Es gibt noch eine weitere Option "Guess filled method arguments". Ist diese aktiv, sucht Eclipse im aktuellen Context nach möglichen Parametern und setzt diese in den Methodenaufruf ein. Wie hoch hier die Trefferquote ist und ob das am Ende doch eher störend ist, muß man ausprobieren.

Gruß
Mag1c


----------



## Guest (7. Okt 2005)

Hi,

erstmal danke für die schnellen Antworten. "Fill argument names on completion" ist wohl nicht das, was ich mir wünsche.
Im JCreator wird bei der CodeCompletion (z.B. bei Methoden)  der Argumentname angezeigt, beispielsweise
_setSize(*int width*, *int height*)_

Bei eclipse sieht das eher so aus:
_setSize(*int arg0*, *int arg1*)_

Hier und da kann es m.E. schon recht komfortabel sein. Gibt es dafür vielleicht eine entsprechende Einstellung?

Gruß
michi


----------



## Bleiglanz (7. Okt 2005)

also bei mir gehts 

nochmal die Frage: von welcher Klasse rufst du denn setSize auf? 

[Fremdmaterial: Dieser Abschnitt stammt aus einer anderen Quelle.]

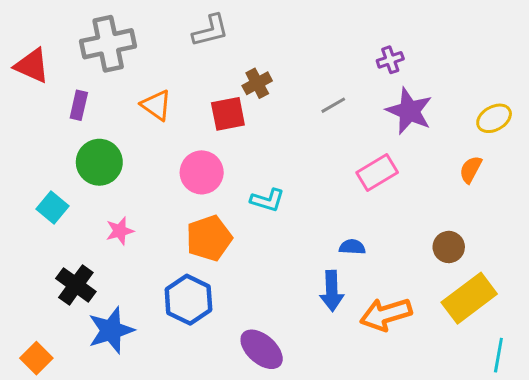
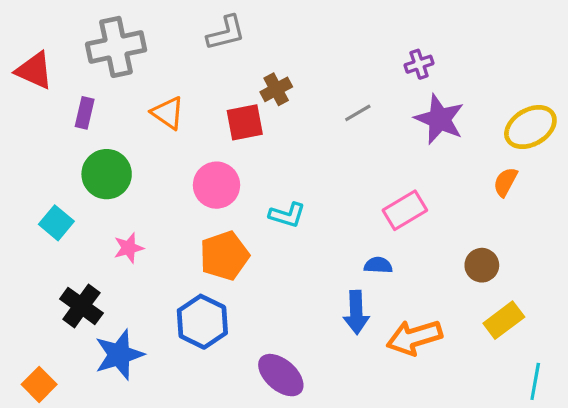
yellow ellipse: (494, 118) -> (530, 127), size x1.4
pink rectangle: (377, 172) -> (405, 210), moved
yellow rectangle: (469, 298) -> (504, 320), size x0.7

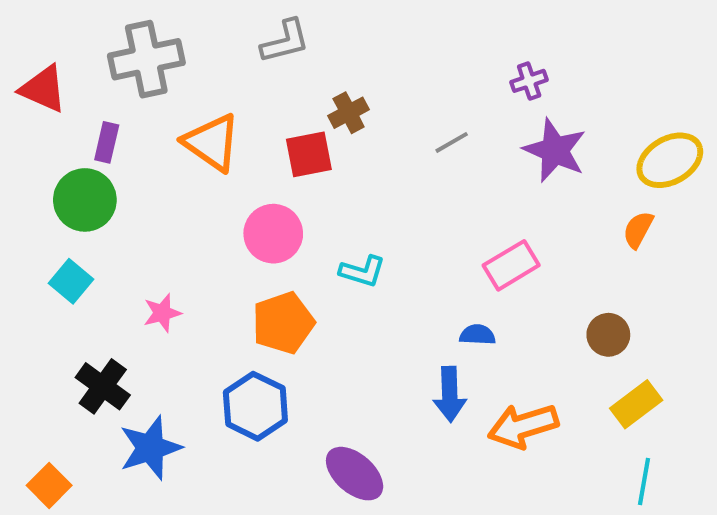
orange triangle: (168, 113) -> (212, 142), size x1.4
green circle: (107, 174) -> (85, 200), moved
cyan line: (535, 381) -> (644, 482), moved

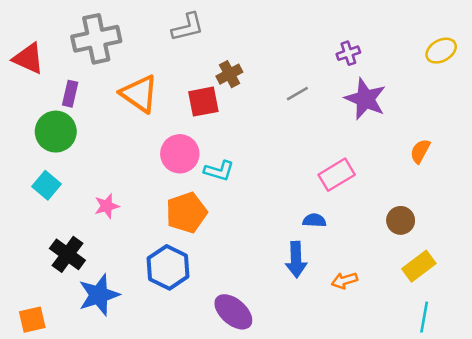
yellow ellipse: (670, 160) -> (441, 51), moved, size x0.7
cyan L-shape: (362, 271) -> (219, 171), moved
orange arrow: (523, 426) -> (344, 280), size x0.6
orange square: (49, 485) -> (32, 320), turned 32

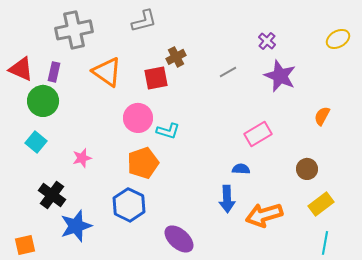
purple cross: (348, 53) -> (267, 41), turned -30
red triangle: (28, 58) -> (21, 69), moved
orange arrow: (344, 280) -> (264, 215), size x1.8

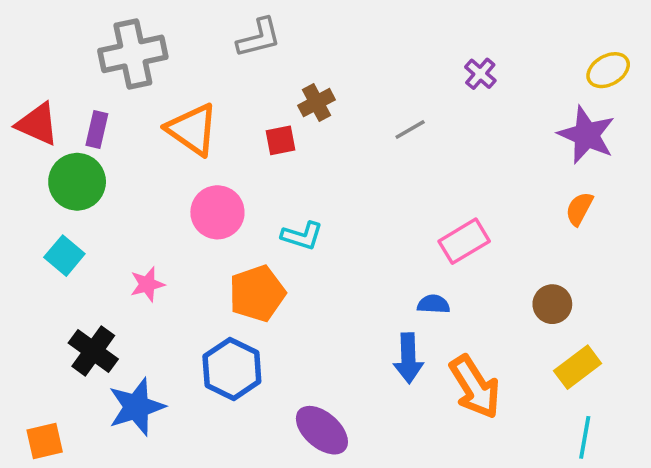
purple star: (280, 76) -> (587, 135), moved
red square: (156, 78) -> (280, 140), size x0.7
pink circle: (138, 118) -> (217, 212), moved
orange arrow: (264, 215) -> (475, 387), turned -105

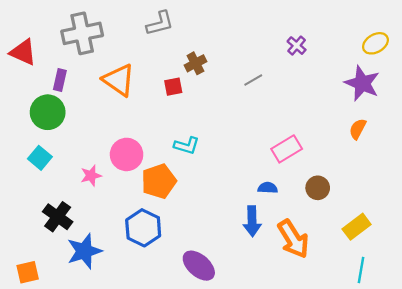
red triangle: (37, 124) -> (23, 52), moved
pink circle: (217, 212) -> (127, 154), moved
brown circle: (552, 304) -> (318, 188), moved

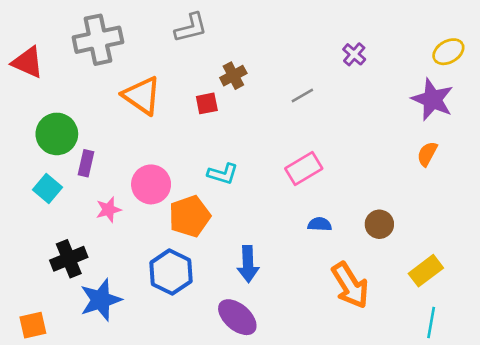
purple rectangle: (60, 80) -> (86, 163), moved
pink rectangle: (287, 149) -> (304, 168), moved
black cross: (58, 217) -> (69, 259), turned 32
blue arrow: (252, 221) -> (248, 264), moved

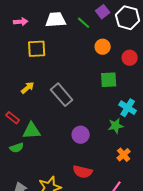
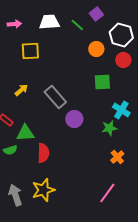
white hexagon: (128, 18) -> (121, 35), moved
purple circle: (81, 135) -> (74, 119), moved
red semicircle: (83, 172) -> (43, 153), moved, turned -102

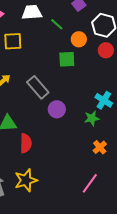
green line: (77, 25) -> (57, 24), moved
green square: (102, 82) -> (67, 59), moved

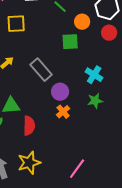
cyan cross: (104, 100) -> (94, 75), moved
orange cross: (100, 147) -> (63, 112), moved
pink line: (90, 183) -> (77, 169), moved

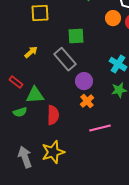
orange circle: (82, 22) -> (113, 18), moved
green square: (70, 42) -> (76, 36), moved
pink line: (77, 169) -> (100, 128), moved, turned 40

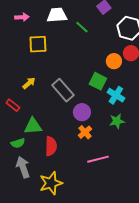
orange circle: (113, 18) -> (114, 61), moved
green square: (76, 36) -> (98, 81), moved, turned 30
red rectangle: (16, 82) -> (13, 105), moved
gray arrow: (25, 157) -> (23, 167), moved

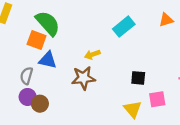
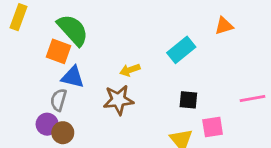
cyan rectangle: (124, 27) -> (181, 50), moved
gray semicircle: (26, 76) -> (59, 100), moved

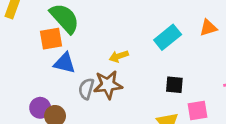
orange triangle: (224, 26) -> (208, 28), moved
orange square: (59, 51) -> (51, 39), turned -30
gray semicircle: (59, 100) -> (86, 89), moved

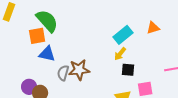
yellow arrow: (119, 56) -> (120, 54), moved, turned -32

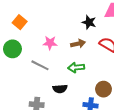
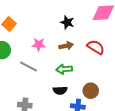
black star: (89, 22) -> (67, 22), moved
black semicircle: (60, 89) -> (60, 90), moved

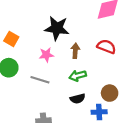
black star: (67, 22) -> (57, 28), moved, size x1.6
brown arrow: (66, 46) -> (75, 51), turned -64

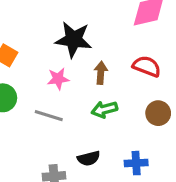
brown circle: (110, 93) -> (158, 113), moved
black semicircle: (78, 99) -> (89, 158), moved

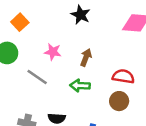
black star: (74, 39) -> (81, 15), moved, size x0.7
red semicircle: (147, 66) -> (123, 76), moved, turned -30

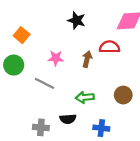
red semicircle: (123, 76) -> (110, 47), moved
green arrow: (80, 86) -> (85, 97), moved

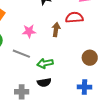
green arrow: (85, 97) -> (45, 63), moved
blue cross: (101, 128) -> (84, 87), moved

sind von der Klasse die Sourcen vorhanden (z.B. über JRE_SRC)??


----------



## Guest (7. Okt 2005)

Ahaa, danke!
Deine Frage hat mir das richtige Brett vorn Kopf gehauen  
Der Fehler war ein verkehrter Pfad in den Sourcen. Dort war der Pfad zu einer separaten JRE angegeben. Nachdem ich den auf die JDK gelegt habe funktioniert's bestens.
Nochmals Danke 

gruß
michi


----------